Syntax highlighting: its been bothering me



  • I've been programming for quite some time now (since 97 in some form or another) and over this time i've programmed in many languages including C, and more recently VB, VbScript, SQL, HTML (even though some of those are technically scripting)

    During this time i've been involved with a few dev tools including a generic editor or 2.

    One thing that's bugged me most of this time, is how to write an efficent syntax highlighting engine.

    I mean, you can use the obvious (vb mode)

    for each line in richtext1.lines

      for each token in tokens

          'highlight word and set colour.

       next

    next

     

    But that's going to be incredibly slow and painful to write.

    Ideally, i'd be looking to write some form of engine that was language generic - meaning it could highlight the following language, scripts and markup:

    XML, HTML, XSLT, VbScript, Visual Basic, SQL

     

     

    Anyone got any useful suggestions?



  • > Anyone got any useful suggestions?



    I'm not sure you will consider this as a usefull suggestion, but who knows :

    do not  write a syntax highlighter. Use an efficient editor, emacs for example.



    If you really want to write one, then search for "lexical analysis" in google,

    or for "flex". The implementation you proposed has an awfull complexity but

    that's the idea. A lexical analyzer generator will reduce this complexity drastically

    -- you will just have to write the regular expressions that describes best your tokens,

    the tool will generate an FSM that you will use to match the word on your lines.



    But I repeat, if you want syntax highlighting, smart indentation and many more

    usefull things, use emacs, SciTe or VIM.

    Drop notepad / visual studio.





  • Another suggestion is search for a program called notepad2. Its like
    notepad, but lots of extras, including syntax highlighting.



  • I assume he means for a function on his code-related website, or somesuch, not for his own personal code use.


    Because then he'd have to write a text-editor, too.



  • @Mike R said:

    Another suggestion is search for a program called notepad2. Its like
    notepad, but lots of extras, including syntax highlighting.

    If you need to include Syntax Highlighting in a custom text editor, a good idea could be to use the Scintilla control (if it's available in your graphical toolkit).



  • I've tried doing it with regular expressions in VB.net. (I wrote a database tool that was much faster than enterprise manager on MSDE an could do almost all the (simple) things I do on databases).

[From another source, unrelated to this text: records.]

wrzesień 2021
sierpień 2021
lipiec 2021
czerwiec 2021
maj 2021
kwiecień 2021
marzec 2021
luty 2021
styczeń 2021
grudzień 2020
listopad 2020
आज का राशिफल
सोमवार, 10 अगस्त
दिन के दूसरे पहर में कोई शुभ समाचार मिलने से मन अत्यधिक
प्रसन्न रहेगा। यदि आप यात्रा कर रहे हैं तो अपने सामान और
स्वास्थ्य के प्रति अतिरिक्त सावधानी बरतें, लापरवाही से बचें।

It turned out to be very very slow (one of the problems is the richttextedit field, it's not very fast). If you want to go through with this I suggest you do syntax checking bases on time, not on character input (or do it after a person has not pressed a key for a while). This will keep typing quick and crisp, and it'll highlight when there's some spare time.

    Drak



  • Well, that only keeps the typing "quick and crisp" if hilighting is non-blocking or if typing cancels the hilighting step.  In both of those cases, (the latter especially) it would be just as crisp if you calculated per keystroke rather than per 1-second-of-not-typing.

    If you use a timer to do the 1 second delay, you still block execution of the update loop deep in the program.

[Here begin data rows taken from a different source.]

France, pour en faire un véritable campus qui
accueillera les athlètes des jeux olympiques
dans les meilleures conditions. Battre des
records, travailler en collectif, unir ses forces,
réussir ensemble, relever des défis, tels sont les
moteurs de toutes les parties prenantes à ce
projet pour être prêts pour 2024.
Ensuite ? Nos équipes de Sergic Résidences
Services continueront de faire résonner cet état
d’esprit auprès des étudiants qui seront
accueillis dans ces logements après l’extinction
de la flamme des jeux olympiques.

    Ideally, you only want to hilight that which has changed.  So, it may be a good idea to shadow a copy of the document as an array of lines. and only update the one that has focus.  This won't save much however, unless you either A) write your own text control, or B) can block paint events during the resetting of the text and cursor position in the text box.

    Bsaically, what I am saying is that if you really want crisp, responsive typing in a syntax hilighting control, you prety much have to code the eintire thing yourself.



  • Don't discard the initial solution of using the rich text control so fast. I did just that for syntax highlighting a few years. The trick is realizing that most of the time you only need to update the current line (the rest of the time you will have to update two lines or the entire text). Typical formatting time was only a few milliseconds per line highlighting the usual operator/string/numeric tokens and ~500 reserved word/functions. This will be unnoticable if you only update the current line though it is long enough to cause a problem if you have several thousand lines of code to update at once.

    I made no (or very little) attempts to optimize things so I'm sure it can be made faster. With a sufficiently efficient token parser and keyword lookup I would think you could do quite a bit with this method. If you needed faster the only other approach I can think of would be writing your own text control that manually draws the text...fast but non-trivial to write.



    The specific source code is on SourceForge at <A HREF="http://cvs.sourceforge.net/viewcvs.py/mwedit/mwedit/EsmScriptDlg.cpp?rev=1.4&view=markup" EsmScriptDlg.cpp, though its not particularily pretty.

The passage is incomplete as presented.